Emmanuel Cantiller’s first AMS meeting was longer than he’d been used to with the Arts Undergraduate Society.
He was vying for a student-at-large committee seat and was told that the selection process would begin at 7 or 7:30 p.m. Even though committee appointments were later on the agenda, he received an email encouraging him to join the Zoom call when the meeting began at 6 p.m.
But the entire meeting, including the committee appointment process, lasted nearly six hours, ending at midnight.
“It’s courteous to be patient but there isn’t that much to be gained other than learning what student government does from just sitting there and waiting your turn to try and run for something,” he said.
While this meeting was especially long, councillors said the length of regular Council meetings has historically been a barrier to student participation.
AMS Council meetings are held every two weeks throughout the winter term and every three weeks throughout the summer term. And according to AMS President Cole Evans — who has attended Council meetings since 2018 — meetings often run for well over four hours. Participation is low in part because many students have evening classes and jobs, or are commuters and unable to set aside so many hours of their evening.

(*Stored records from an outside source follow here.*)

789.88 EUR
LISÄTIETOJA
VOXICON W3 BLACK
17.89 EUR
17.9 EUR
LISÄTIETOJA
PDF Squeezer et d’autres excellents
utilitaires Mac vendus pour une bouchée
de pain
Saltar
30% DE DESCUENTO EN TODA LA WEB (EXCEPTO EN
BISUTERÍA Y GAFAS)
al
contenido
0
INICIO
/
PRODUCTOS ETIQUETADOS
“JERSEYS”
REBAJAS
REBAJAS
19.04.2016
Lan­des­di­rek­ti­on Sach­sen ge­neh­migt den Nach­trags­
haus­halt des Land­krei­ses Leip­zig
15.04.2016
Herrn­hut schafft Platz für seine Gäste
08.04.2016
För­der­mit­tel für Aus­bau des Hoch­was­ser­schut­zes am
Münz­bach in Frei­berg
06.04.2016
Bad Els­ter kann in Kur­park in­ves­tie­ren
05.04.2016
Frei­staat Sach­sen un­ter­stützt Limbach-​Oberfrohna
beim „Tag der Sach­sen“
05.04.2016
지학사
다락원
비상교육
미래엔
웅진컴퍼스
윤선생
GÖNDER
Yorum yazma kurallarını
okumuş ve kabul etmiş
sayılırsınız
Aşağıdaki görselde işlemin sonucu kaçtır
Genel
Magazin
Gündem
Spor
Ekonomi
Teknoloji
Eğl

For students wanting to sit in, Cantiller, who was appointed to the Student Life Committee, said that the length of the meetings can be an obstacle.
“If it’s someone who just wants to try it out, I would assume that they would be very discouraged and would think it would be a huge mismanagement of time going through the process,” Cantiller said.
In the May 13 meeting, the AMS piloted a new voting system that contributed to the length of the meeting, something that Cantiller said students-at-large were unaware of.
AMS Board of Governors representative Max Holmes said that this process was problematic.
“[T]he poorly thought out process adopted this year by the President and Speaker of Council lengthened the process considerably with no clear benefit and clearly did not follow the rules of order for the meeting,” he said in a statement to The Ubyssey.
Cantiller said that there was not enough transparency about the meeting schedule. This under communication can often come from a mismanagement of time in which presentations and appointments happen hours later than they were supposed to happen, something that Cantiller said was “stressful.”
“You’ve sat there for hours waiting, thinking, ‘Okay, when are the committee appointments going to happen?’ … And it happens hours later than anticipated or expected.”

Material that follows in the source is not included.